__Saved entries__

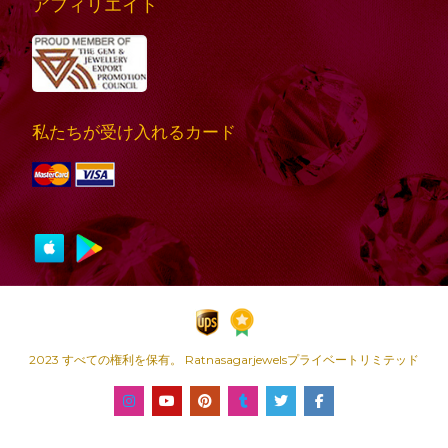
アフィリエイト
私たちが受け入れるカード
2023 すべての権利を保有。 Ratnasagarjewelsプライベートリミテッド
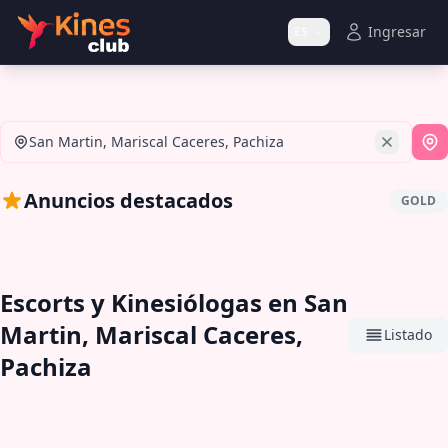
Ingresar
ES
San Martin, Mariscal Caceres, Pachiza
Si
Anuncios destacados
GOLD
Escorts y Kinesiólogas en San
Martin, Mariscal Caceres,
Listado
Pachiza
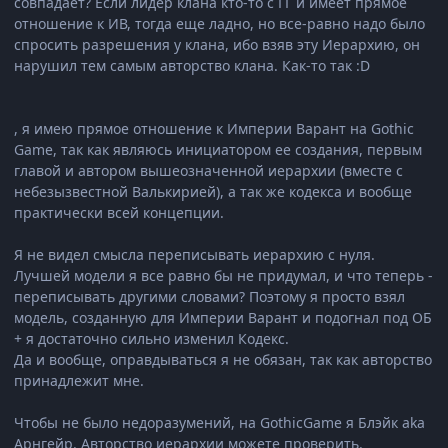
совпадает? Если лидер клана кто-то с ГГ и имеет прямое
отношение к ИВ, тогда еще ладно, но все-равно надо было
спросить разрешения у клана, ибо взяв эту Иерархию, он
нарушил тем самым авторство клана. Как-то так :D
, я имею прямое отношение к Империи Варант на Gothic
Game, так как являюсь инициатором ее создания, первым
главой и автором вышеозначенной иерархии (вместе с
небезызвестной Валькирией), а так же кодекса и вообще
практически всей концепции.
Я не видел смысла переписывать иерархию с нуля.
Лучшей модели я все равно бы не придумал, и что теперь -
переписывать другими словами? Поэтому я просто взял
модель, созданную для Империи Варант и подогнал под ОБ
+ я достаточно сильно изменил Кодекс.
Да и вообще, оправдываться я не обязан, так как авторство
принадлежит мне.
Чтобы не было недоразумений, на GothicGame я Блэйк aka
Арнгейр. Авторство иерархии можете проверить.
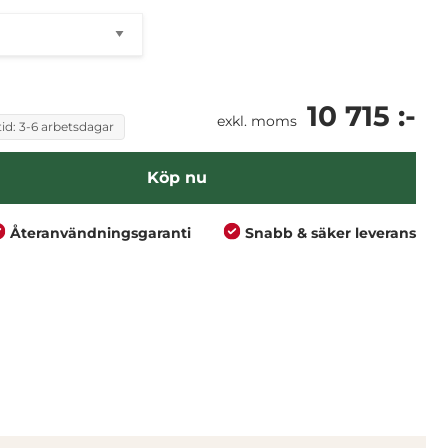
10 715 :-
exkl. moms
id: 3-6 arbetsdagar
Köp nu
Återanvändningsgaranti
Snabb & säker leverans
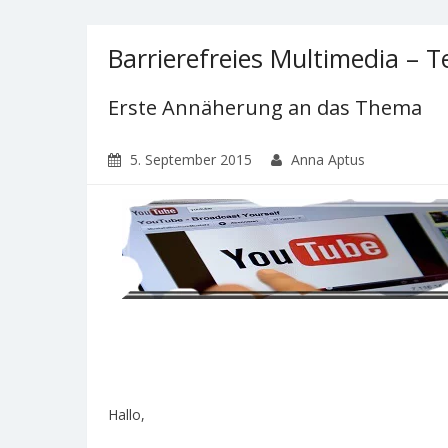
Barrierefreies Multimedia – Te
Erste Annäherung an das Thema
5. September 2015
Anna Aptus
Hallo,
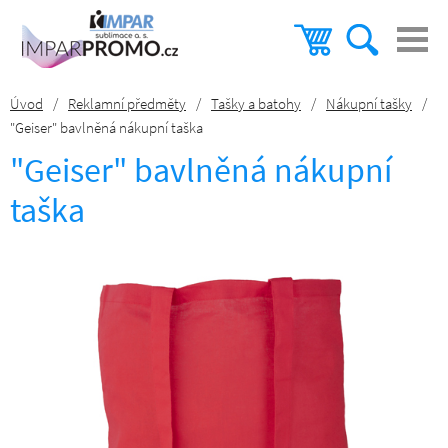
Úvod
/
Reklamní předměty
/
Tašky a batohy
/
Nákupní tašky
/
"Geiser" bavlněná nákupní taška
"Geiser" bavlněná nákupní
taška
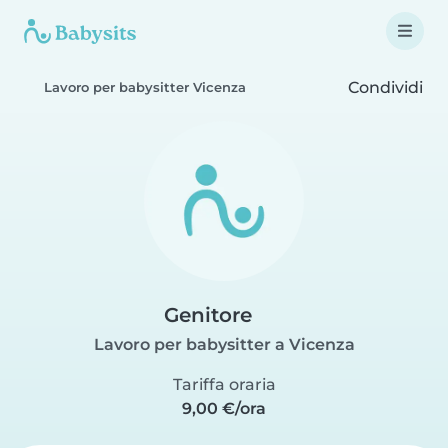
Condividi
Lavoro per babysitter Vicenza
Genitore
Lavoro per babysitter a Vicenza
Tariffa oraria
9,00 €/ora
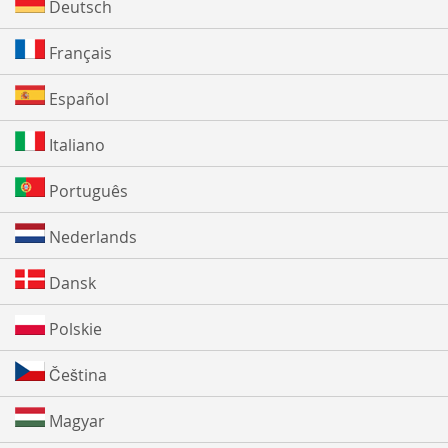
Deutsch
Français
Español
Italiano
Português
Nederlands
Dansk
Polskie
Čeština
Magyar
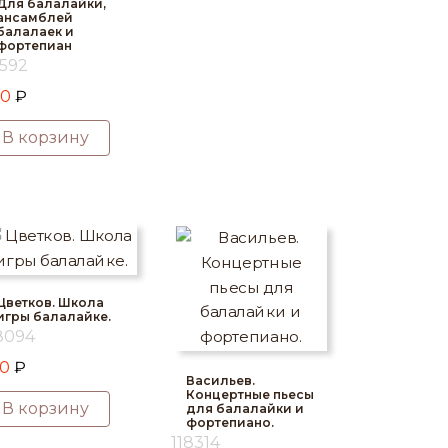
Для балалайки,
ансамблей
балалаек и
фортепиан
1592
70
₽
В корзину
Цветков. Школа
игры балалайке.
8094
50
₽
Васильев.
Концертные пьесы
В корзину
для балалайки и
фортепиано.
118314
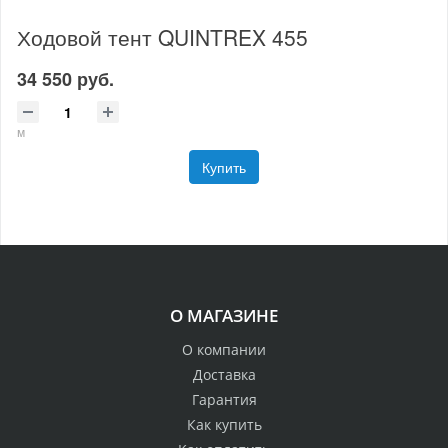
Ходовой тент QUINTREX 455
34 550 руб.
м
Купить
О МАГАЗИНЕ
О компании
Доставка
Гарантия
Как купить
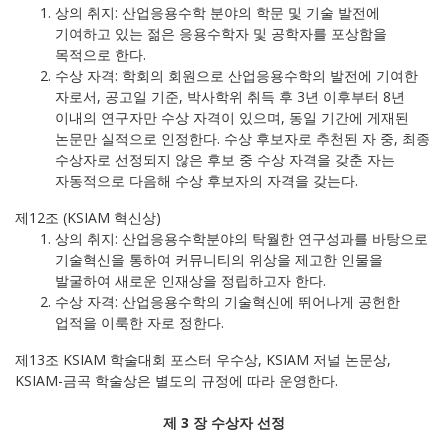
상의 취지: 산업응용수학 분야의 학문 및 기술 발전에
기여하고 있는 젊은 응용수학자 및 공학자를 포상함을
목적으로 한다.
수상 자격: 학회의 회원으로 산업응용수학의 발전에 기여한
자로서, 공고일 기준, 박사학위 취득 후 3년 이후부터 8년
이내의 연구자만 수상 자격이 있으며, 동일 기간에 게재된
논문만 실적으로 인정한다. 수상 후보자로 추천된 자 중, 최종
수상자로 선정되지 않은 후보 중 수상 자격을 갖춘 자는
자동적으로 다음해 수상 후보자의 자격을 갖는다.
제12조 (KSIAM 혁신상)
상의 취지: 산업응용수학분야의 탁월한 연구성과를 바탕으로
기술혁신을 통하여 커뮤니티의 위상을 제고한 인물을
발굴하여 새로운 인재상을 정립하고자 한다.
수상 자격: 산업응용수학의 기술혁신에 뛰어나게 공헌한
업적을 이룩한 자로 정한다.
제13조 KSIAM 학술대회 포스터 우수상, KSIAM 저널 논문상,
KSIAM-금곡 학술상은 별도의 규정에 따라 운영한다.
제 3 장 수상자 선정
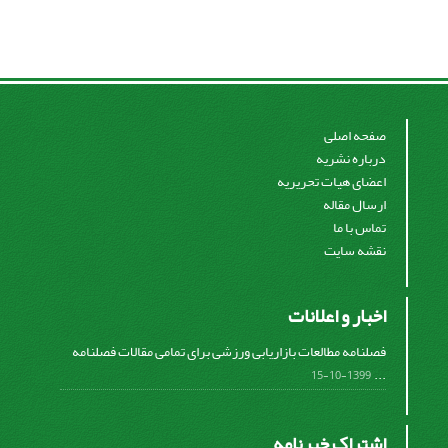
صفحه اصلی
درباره نشریه
اعضای هیات تحریریه
ارسال مقاله
تماس با ما
نقشه سایت
اخبار و اعلانات
فصلنامه مطالعات بازاریابی ورزشی برای تمامی مقالات فصلنامه
...
1399-10-15
اشتراک خبرنامه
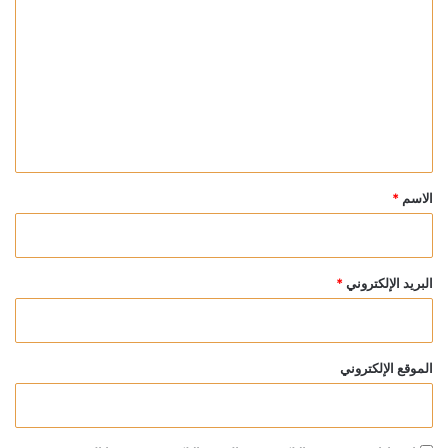
ل
ت
ع
ل
ي
ق
*
الاسم
*
البريد الإلكتروني
*
الموقع الإلكتروني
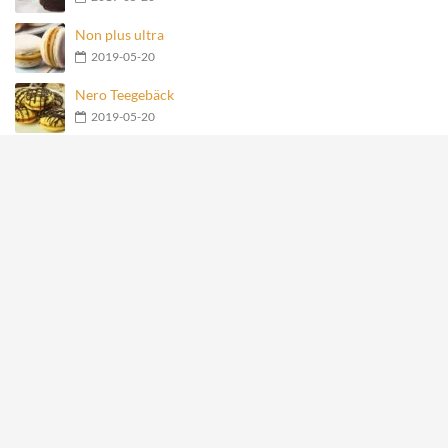
Non plus ultra
2019-05-20
Nero Teegebäck
2019-05-20
Geschmolzene Schokoladenkugel
2019-05-20
Früchte-Haferflocken-Joghurt-Torte
2019-05-20
Meistgesehene Rezepte
Mit Käse gefüllte Fleischbällchen im Speckmantel
27849
Hähnchen-Happen im Speckmantel
14951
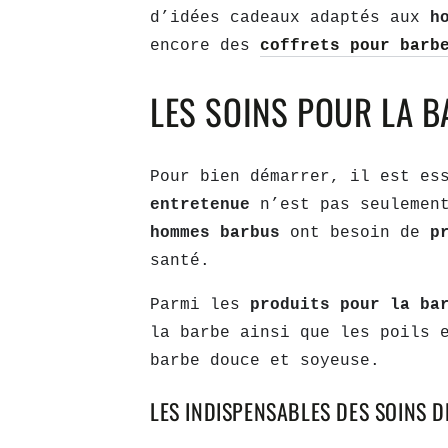
d’idées cadeaux adaptés aux
h
encore des
coffrets pour barb
LES SOINS POUR LA B
Pour bien démarrer, il est es
entretenue
n’est pas seulemen
hommes barbus
ont besoin de
p
santé.
Parmi les
produits pour la ba
la barbe ainsi que les poils 
barbe douce et soyeuse.
LES INDISPENSABLES DES SOINS D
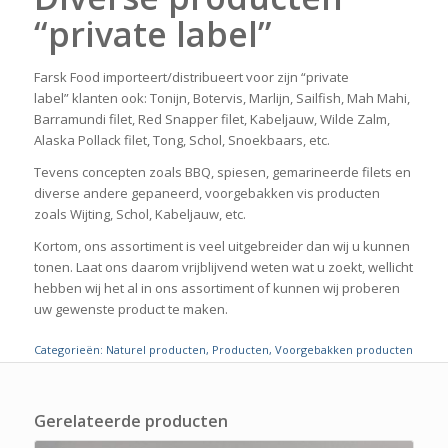
“private label”
Farsk Food importeert/distribueert voor zijn “private
label” klanten ook: Tonijn, Botervis, Marlijn, Sailfish, Mah Mahi,
Barramundi filet, Red Snapper filet, Kabeljauw, Wilde Zalm,
Alaska Pollack filet, Tong, Schol, Snoekbaars, etc.
Tevens concepten zoals BBQ, spiesen, gemarineerde filets en
diverse andere gepaneerd, voorgebakken vis producten
zoals Wijting, Schol, Kabeljauw, etc.
Kortom, ons assortiment is veel uitgebreider dan wij u kunnen
tonen. Laat ons daarom vrijblijvend weten wat u zoekt, wellicht
hebben wij het al in ons assortiment of kunnen wij proberen
uw gewenste product te maken.
Categorieën:
Naturel producten
,
Producten
,
Voorgebakken producten
Gerelateerde producten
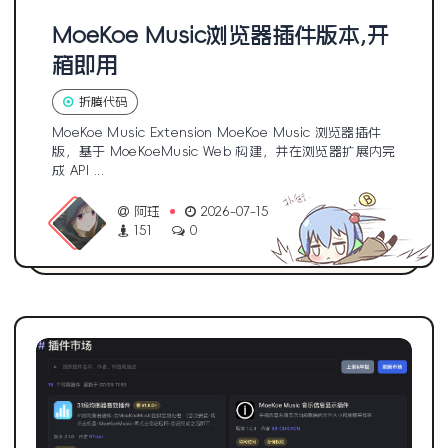
MoeKoe Music浏览器插件版本,开
箱即用
折腾代码
MoeKoe Music Extension MoeKoe Music 浏览器插件
版，基于 MoeKoeMusic Web 构建，并在浏览器扩展内完
成 API ...
阿珏
2026-07-15
151
0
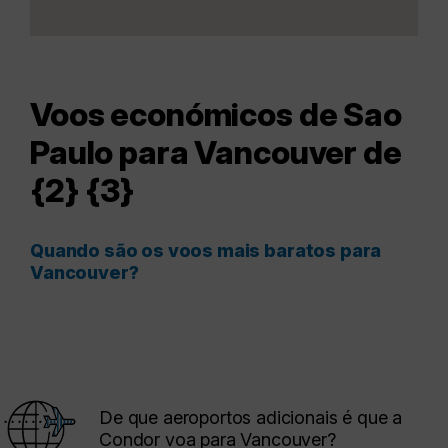
Voos económicos de Sao
Paulo para Vancouver de
{2} {3}
Quando são os voos mais baratos para
Vancouver?
De que aeroportos adicionais é que a
Condor voa para Vancouver?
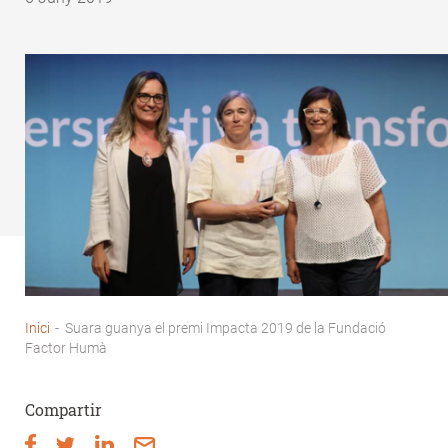
Inici
-
Suara guanya el premi Impacta 2019 de la Fundació
Fil
Factor Humà
d'Ariadna
Compartir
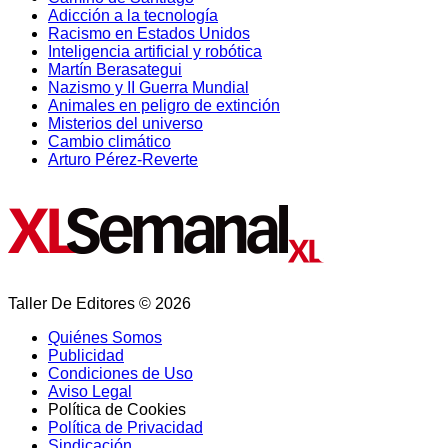
Adicción a la tecnología
Racismo en Estados Unidos
Inteligencia artificial y robótica
Martín Berasategui
Nazismo y II Guerra Mundial
Animales en peligro de extinción
Misterios del universo
Cambio climático
Arturo Pérez-Reverte
Taller De Editores © 2026
Quiénes Somos
Publicidad
Condiciones de Uso
Aviso Legal
Política de Cookies
Política de Privacidad
Sindicación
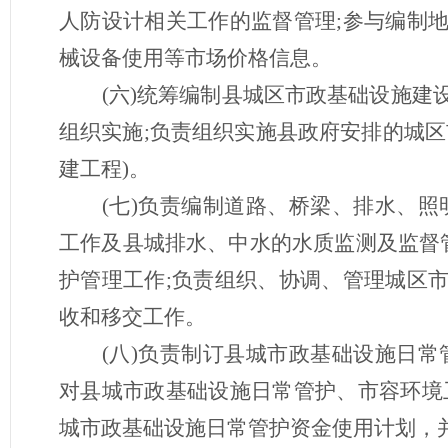
人防设计相关工作的监督管理;参与编制
械设备使用等市场价格信息。
(六)统筹编制县城区市政基础设施
组织实施;负责组织实施县政府安排的城
建工程)。
(七)负责编制道路、桥梁、排水、
工作及县城排水、中水的水质监测及监督
护管理工作;负责组织、协调、管理城区
收和移交工作。
(八)负责制订县城市政基础设施日
对县城市政基础设施日常管护、市容环境
城市政基础设施日常管护资金使用计划，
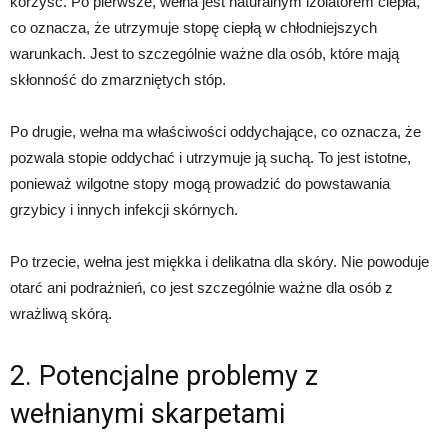
korzyść. Po pierwsze, wełna jest naturalnym izolatorem ciepła,
co oznacza, że utrzymuje stopę ciepłą w chłodniejszych
warunkach. Jest to szczególnie ważne dla osób, które mają
skłonność do zmarzniętych stóp.
Po drugie, wełna ma właściwości oddychające, co oznacza, że
pozwala stopie oddychać i utrzymuje ją suchą. To jest istotne,
ponieważ wilgotne stopy mogą prowadzić do powstawania
grzybicy i innych infekcji skórnych.
Po trzecie, wełna jest miękka i delikatna dla skóry. Nie powoduje
otarć ani podrażnień, co jest szczególnie ważne dla osób z
wrażliwą skórą.
2. Potencjalne problemy z
wełnianymi skarpetami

__PROBLEM REQUIREMENTS__
Return every record exactly. Pictures stay out.

__SOLVED EXERCISE__
アフィリエイト
私たちが受け入れるカード
2023 すべての権利を保有。 Ratnasagarjewelsプライベートリミテッド
Ingresar
ES
San Martin, Mariscal Caceres, Pachiza
Si
Anuncios destacados
GOLD
Escorts y Kinesiólogas en San
Martin, Mariscal Caceres,
Listado
Pachiza
совпадает? Если лидер клана кто-то с ГГ и имеет прямое
отношение к ИВ, тогда еще ладно, но все-равно надо было
спросить разрешения у клана, ибо взяв эту Иерархию, он
нарушил тем самым авторство клана. Как-то так :D
, я имею прямое отношение к Империи Варант на Gothic
Game, так как являюсь инициатором ее создания, первым
главой и автором вышеозначенной иерархии (вместе с
небезызвестной Валькирией), а так же кодекса и вообще
практически всей концепции.
Я не видел смысла переписывать иерархию с нуля.
Лучшей модели я все равно бы не придумал, и что теперь -
переписывать другими словами? Поэтому я просто взял
модель, созданную для Империи Варант и подогнал под ОБ
+ я достаточно сильно изменил Кодекс.
Да и вообще, оправдываться я не обязан, так как авторство
принадлежит мне.
Чтобы не было недоразумений, на GothicGame я Блэйк aka
Арнгейр. Авторство иерархии можете проверить.
10 715 :-
exkl. moms
id: 3-6 arbetsdagar
Köp nu
Återanvändningsgaranti
Snabb & säker leverans
Barrierefreies Multimedia – Te
Erste Annäherung an das Thema
5. September 2015
Anna Aptus
Hallo,
Úvod
/
Reklamní předměty
/
Tašky a batohy
/
Nákupní tašky
/
"Geiser" bavlněná nákupní taška
"Geiser" bavlněná nákupní
taška
Condividi
Lavoro per babysitter Vicenza
Genitore
Lavoro per babysitter a Vicenza
Tariffa oraria
9,00 €/ora
Deutsch
Français
Español
Italiano
Português
Nederlands
Dansk
Polskie
Čeština
Magyar
Для балалайки,
ансамблей
балалаек и
фортепиан
1592
70
₽
В корзину
Цветков. Школа
игры балалайке.
8094
50
₽
Васильев.
Концертные пьесы
В корзину
для балалайки и
фортепиано.
118314
Ходовой тент QUINTREX 455
34 550 руб.
м
Купить
О МАГАЗИНЕ
О компании
Доставка
Гарантия
Как купить
상의 취지: 산업응용수학 분야의 학문 및 기술 발전에
기여하고 있는 젊은 응용수학자 및 공학자를 포상함을
목적으로 한다.
수상 자격: 학회의 회원으로 산업응용수학의 발전에 기여한
자로서, 공고일 기준, 박사학위 취득 후 3년 이후부터 8년
이내의 연구자만 수상 자격이 있으며, 동일 기간에 게재된
논문만 실적으로 인정한다. 수상 후보자로 추천된 자 중, 최종
수상자로 선정되지 않은 후보 중 수상 자격을 갖춘 자는
자동적으로 다음해 수상 후보자의 자격을 갖는다.
제12조 (KSIAM 혁신상)
상의 취지: 산업응용수학분야의 탁월한 연구성과를 바탕으로
기술혁신을 통하여 커뮤니티의 위상을 제고한 인물을
발굴하여 새로운 인재상을 정립하고자 한다.
수상 자격: 산업응용수학의 기술혁신에 뛰어나게 공헌한
업적을 이룩한 자로 정한다.
제13조 KSIAM 학술대회 포스터 우수상, KSIAM 저널 논문상,
KSIAM-금곡 학술상은 별도의 규정에 따라 운영한다.
제 3 장 수상자 선정
صفحه اصلی
درباره نشریه
اعضای هیات تحریریه
ارسال مقاله
تماس با ما
نقشه سایت
اخبار و اعلانات
فصلنامه مطالعات بازاریابی ورزشی برای تمامی مقالات فصلنامه
...
1399-10-15
اشتراک خبرنامه
ل
ت
ع
ل
ي
ق
*
الاسم
*
البريد الإلكتروني
*
الموقع الإلكتروني
Non plus ultra
2019-05-20
Nero Teegebäck
2019-05-20
Geschmolzene Schokoladenkugel
2019-05-20
Früchte-Haferflocken-Joghurt-Torte
2019-05-20
Meistgesehene Rezepte
Mit Käse gefüllte Fleischbällchen im Speckmantel
27849
Hähnchen-Happen im Speckmantel
14951
d’idées cadeaux adaptés aux
h
encore des
coffrets pour barb
LES SOINS POUR LA B
Pour bien démarrer, il est es
entretenue
n’est pas seulemen
hommes barbus
ont besoin de
p
santé.
Parmi les
produits pour la ba
la barbe ainsi que les poils 
barbe douce et soyeuse.
LES INDISPENSABLES DES SOINS D
“private label”
Farsk Food importeert/distribueert voor zijn “private
label” klanten ook: Tonijn, Botervis, Marlijn, Sailfish, Mah Mahi,
Barramundi filet, Red Snapper filet, Kabeljauw, Wilde Zalm,
Alaska Pollack filet, Tong, Schol, Snoekbaars, etc.
Tevens concepten zoals BBQ, spiesen, gemarineerde filets en
diverse andere gepaneerd, voorgebakken vis producten
zoals Wijting, Schol, Kabeljauw, etc.
Kortom, ons assortiment is veel uitgebreider dan wij u kunnen
tonen. Laat ons daarom vrijblijvend weten wat u zoekt, wellicht
hebben wij het al in ons assortiment of kunnen wij proberen
uw gewenste product te maken.
Categorieën:
Naturel producten
,
Producten
,
Voorgebakken producten
Gerelateerde producten
MoeKoe Music浏览器插件版本,开
箱即用
折腾代码
MoeKoe Music Extension MoeKoe Music 浏览器插件
版，基于 MoeKoeMusic Web 构建，并在浏览器扩展内完
成 API ...
阿珏
2026-07-15
151
0
Voos económicos de Sao
Paulo para Vancouver de
{2} {3}
Quando são os voos mais baratos para
Vancouver?
De que aeroportos adicionais é que a
Condor voa para Vancouver?
Inici
-
Suara guanya el premi Impacta 2019 de la Fundació
Fil
Factor Humà
d'Ariadna
Compartir
Adicción a la tecnología
Racismo en Estados Unidos
Inteligencia artificial y robótica
Martín Berasategui
Nazismo y II Guerra Mundial
Animales en peligro de extinción
Misterios del universo
Cambio climático
Arturo Pérez-Reverte
Taller De Editores © 2026
Quiénes Somos
Publicidad
Condiciones de Uso
Aviso Legal
Política de Cookies
Política de Privacidad
Sindicación
人防设计相关工作的监督管理;参与编制
械设备使用等市场价格信息。
(六)统筹编制县城区市政基础设施
组织实施;负责组织实施县政府安排的城
建工程)。
(七)负责编制道路、桥梁、排水、
工作及县城排水、中水的水质监测及监督
护管理工作;负责组织、协调、管理城区
收和移交工作。
(八)负责制订县城市政基础设施日
对县城市政基础设施日常管护、市容环境
城市政基础设施日常管护资金使用计划，
korzyść. Po pierwsze, wełna jest naturalnym izolatorem ciepła,
co oznacza, że utrzymuje stopę ciepłą w chłodniejszych
warunkach. Jest to szczególnie ważne dla osób, które mają
skłonność do zmarzniętych stóp.
Po drugie, wełna ma właściwości oddychające, co oznacza, że
pozwala stopie oddychać i utrzymuje ją suchą. To jest istotne,
ponieważ wilgotne stopy mogą prowadzić do powstawania
grzybicy i innych infekcji skórnych.
Po trzecie, wełna jest miękka i delikatna dla skóry. Nie powoduje
otarć ani podrażnień, co jest szczególnie ważne dla osób z
wrażliwą skórą.
2. Potencjalne problemy z
wełnianymi skarpetami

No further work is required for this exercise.